2023-04-24 01:26 PM - edited 2023-11-20 07:16 AM
I have successfully configured the adc watchdog. But i am a bit dissapointed of the accuracy. I set the bounds to 1000 and 3000, but when i read the values of the adc from the watchdog interrupt, i get also values from within the window (up to 1025/2975).
The signal is 10Hz Triangular. I already measured the time from beeing outside of the window until the interrupt is executed (4us). So there is no timing issue.
In the manual it says:
The analog watchdog feature allows very precise monitoring of the converted voltage of one, some or all selected channels. An interrupt is generated when the converted voltage is outside the programmed thresholds.
25 of 4096 at 3.3V is 20mV... I would not call that very precise, not even precise....
Is it a safety margin?
I could compensate this, but i wonder if it could change somehow (temperature etc.)?

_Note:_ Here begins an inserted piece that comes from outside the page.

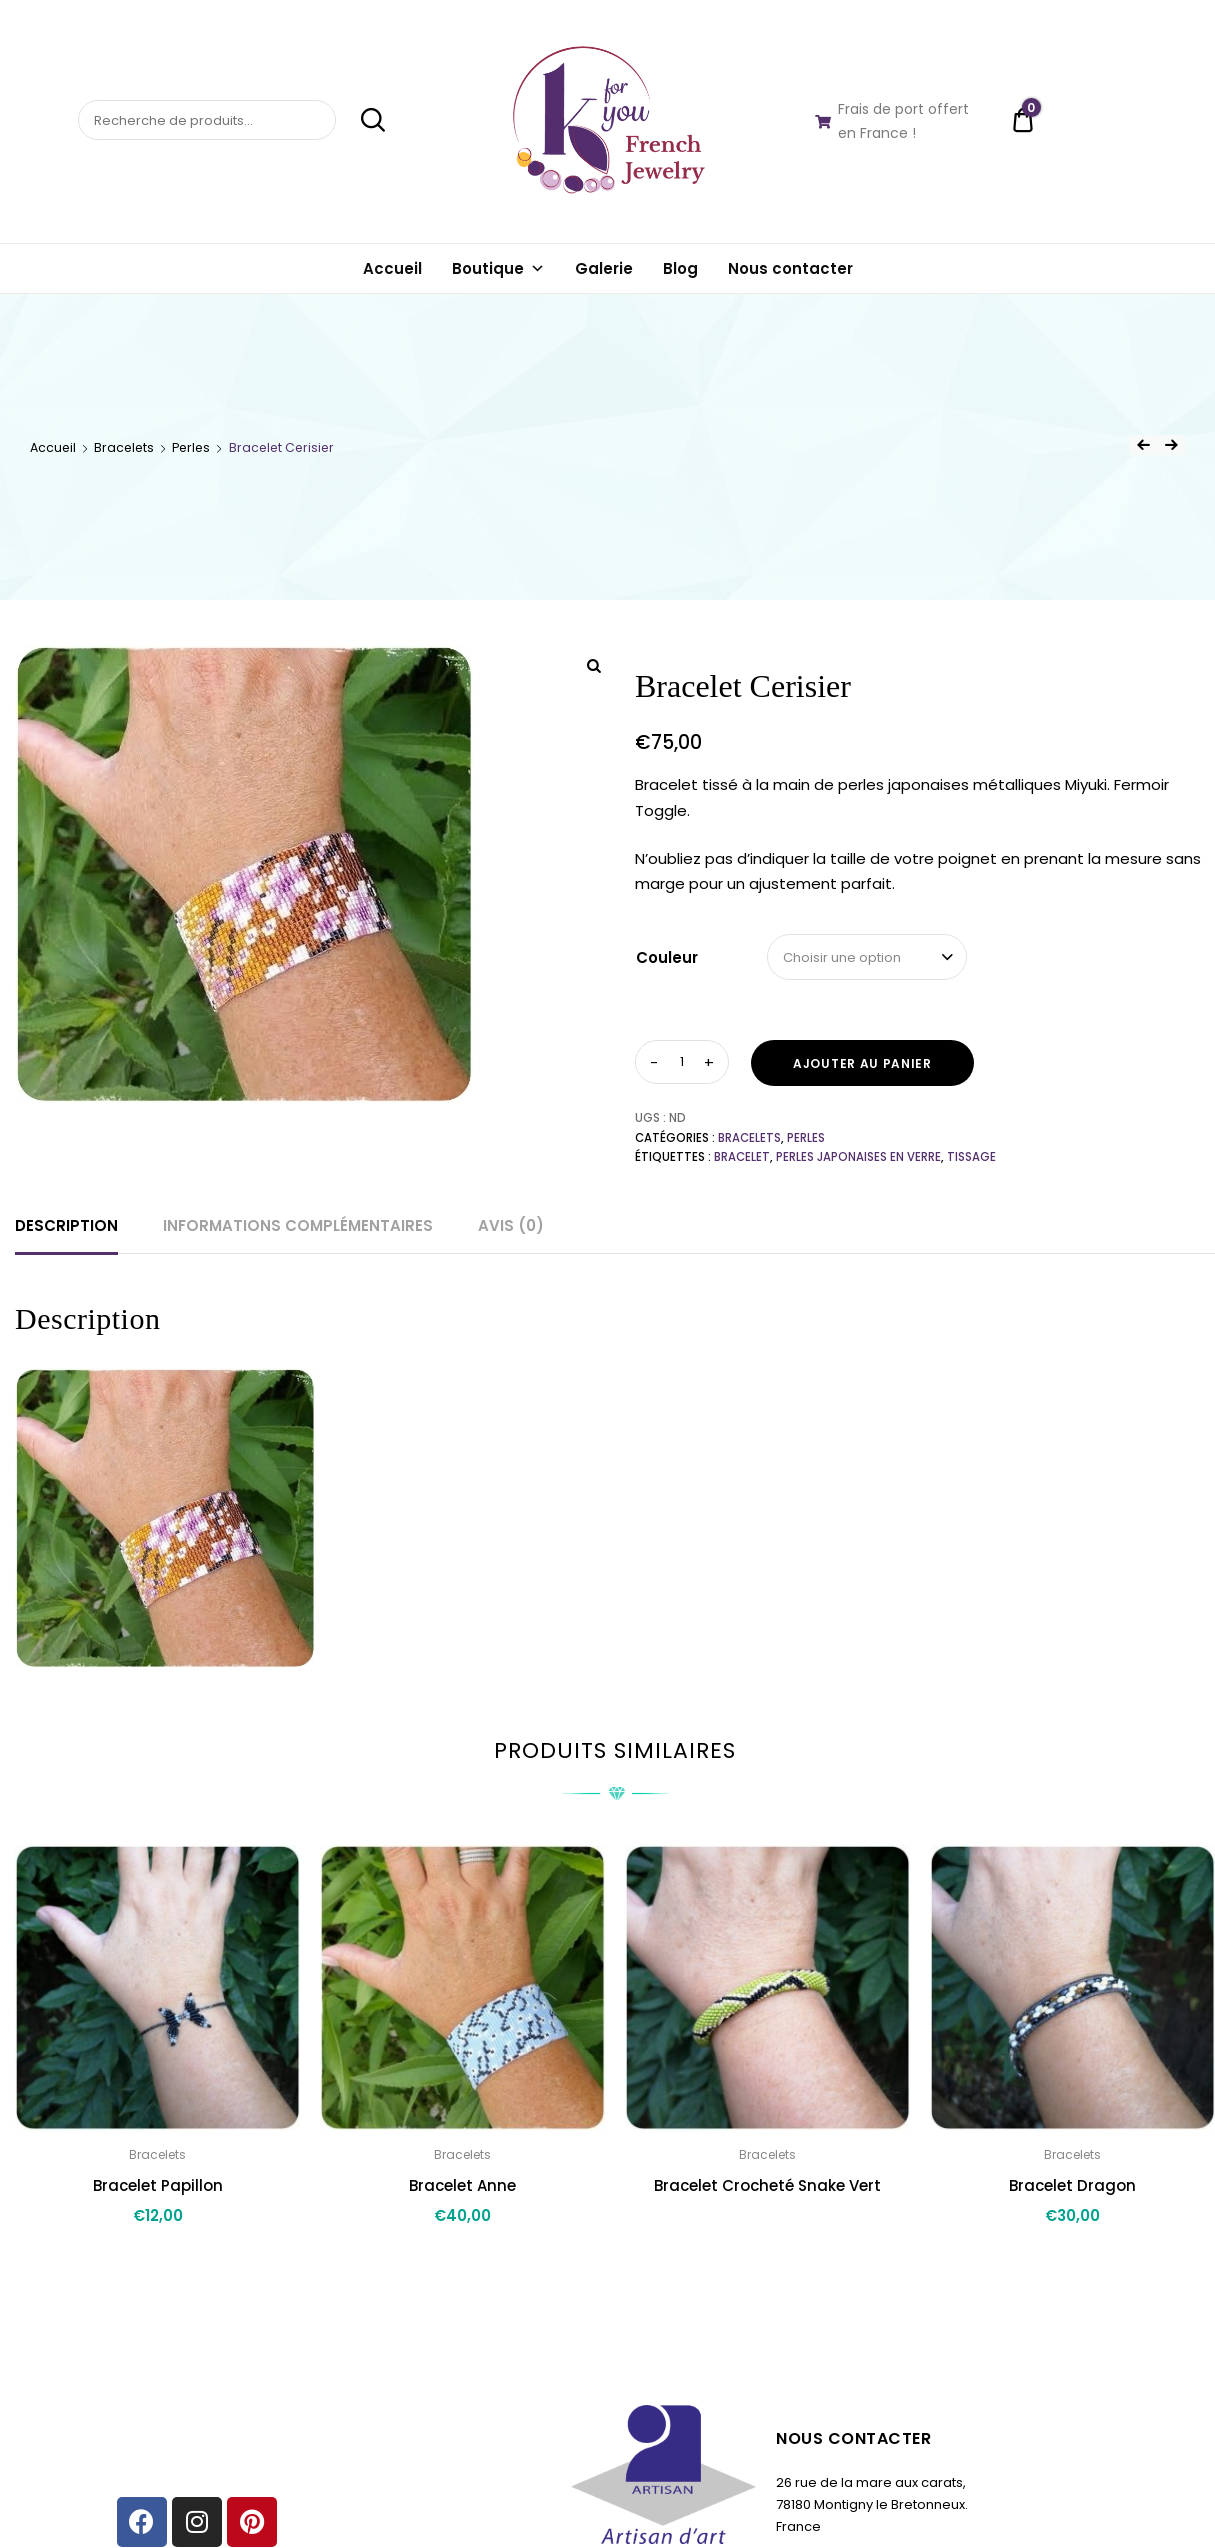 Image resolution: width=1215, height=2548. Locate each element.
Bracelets (124, 447)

I made a diagram, to visualize it and added a cap to smooth out the signal:
x-axis shows the value from the ADC, and the y-axis is the number of measures values. The window has been changed to 3000/3200.
Solved! Go to Solution.
2023-05-04 12:53 PM
I just found out, that the ADC watchdog only works as expected, when the adc runs at 2Mhz or lower! It may work slightly above that... i havent tried.
2023-05-07 11:30 AM
I think i found the problem (probably, as there is a lot of code just for the ADC) in my case: The EOC interrupt cleared the EOC flag, which itself reset the preservation of the ADC dataregister. And i thought this would only happen when i would read the dataregister.

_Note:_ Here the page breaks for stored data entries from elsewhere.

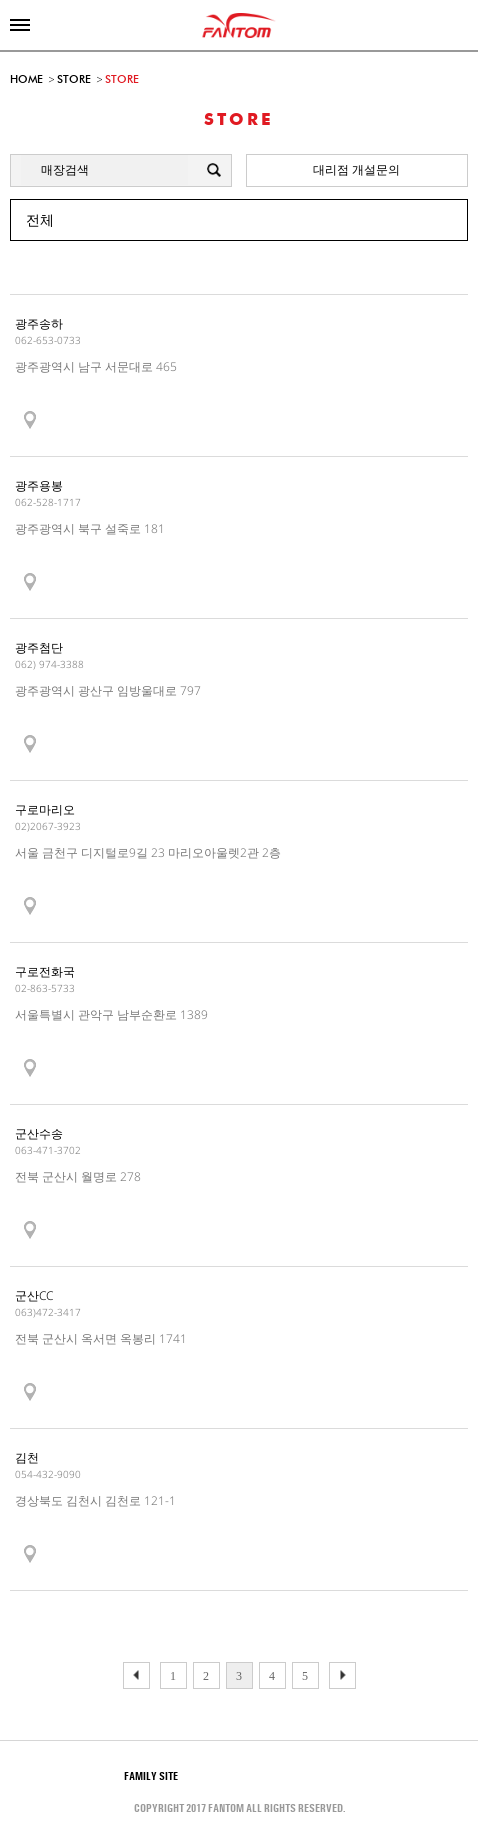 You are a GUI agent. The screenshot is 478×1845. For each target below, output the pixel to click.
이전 (342, 1675)
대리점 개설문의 (356, 169)
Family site (166, 1776)
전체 (40, 219)
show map (30, 421)
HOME (26, 79)
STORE (74, 79)
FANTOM (239, 25)
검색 (215, 171)
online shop (458, 25)
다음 (136, 1675) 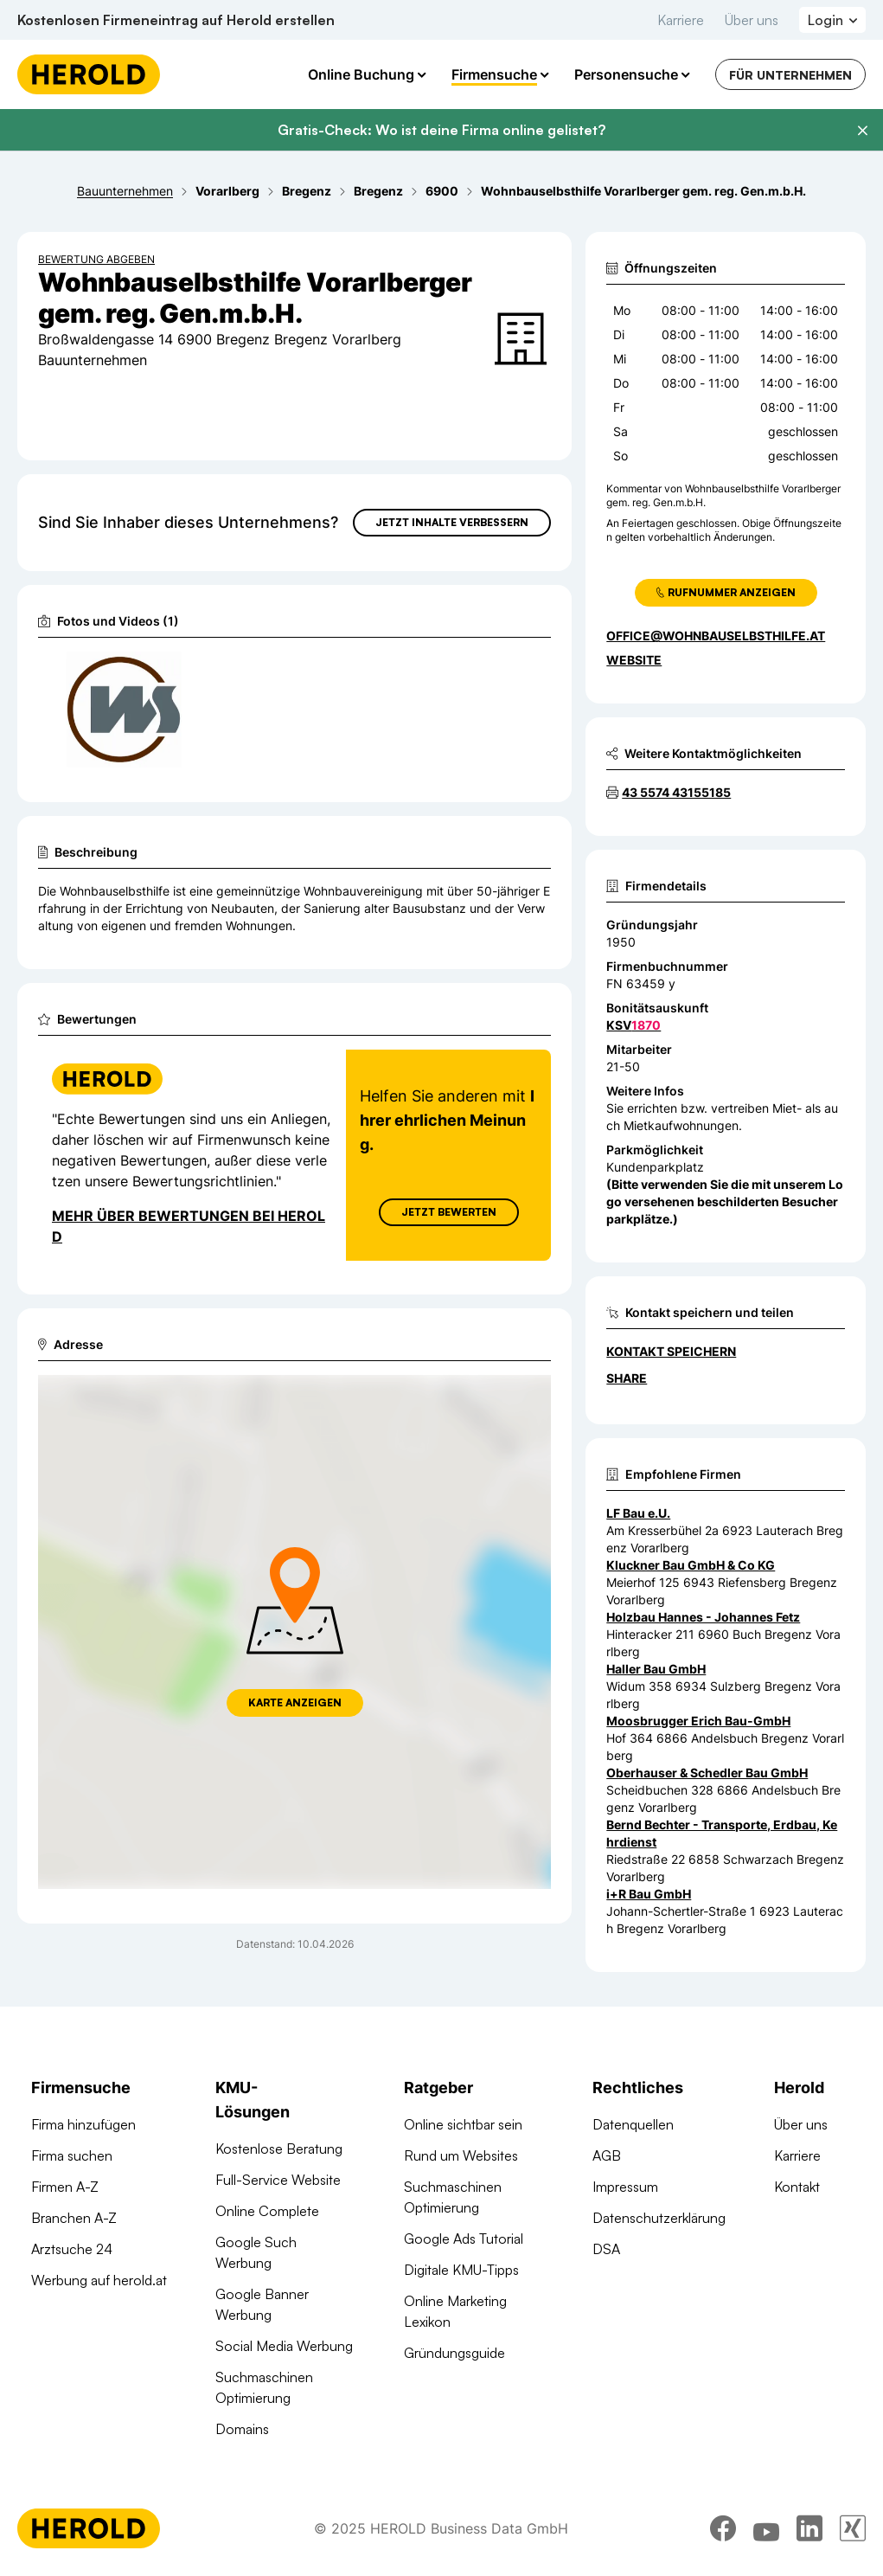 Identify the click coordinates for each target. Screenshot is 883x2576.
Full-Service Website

I found this int the datasheet, which is not clearly stating this:
"EOC flag is cleared by the software either by writing 1 to it or by reading ADCx_DR."
At the relevant point in the datasheet there is no information about this:
It is possible to configure if data is preserved or overwritten when an overrun event occurs
by programming the control bit OVRMOD:
• OVRMOD=0: The overrun event preserves the data register from being overrun: the
old data is maintained and the new conversion is discarded and lost. If OVR remains at
1, any further conversions will occur but the result data will be also discarded.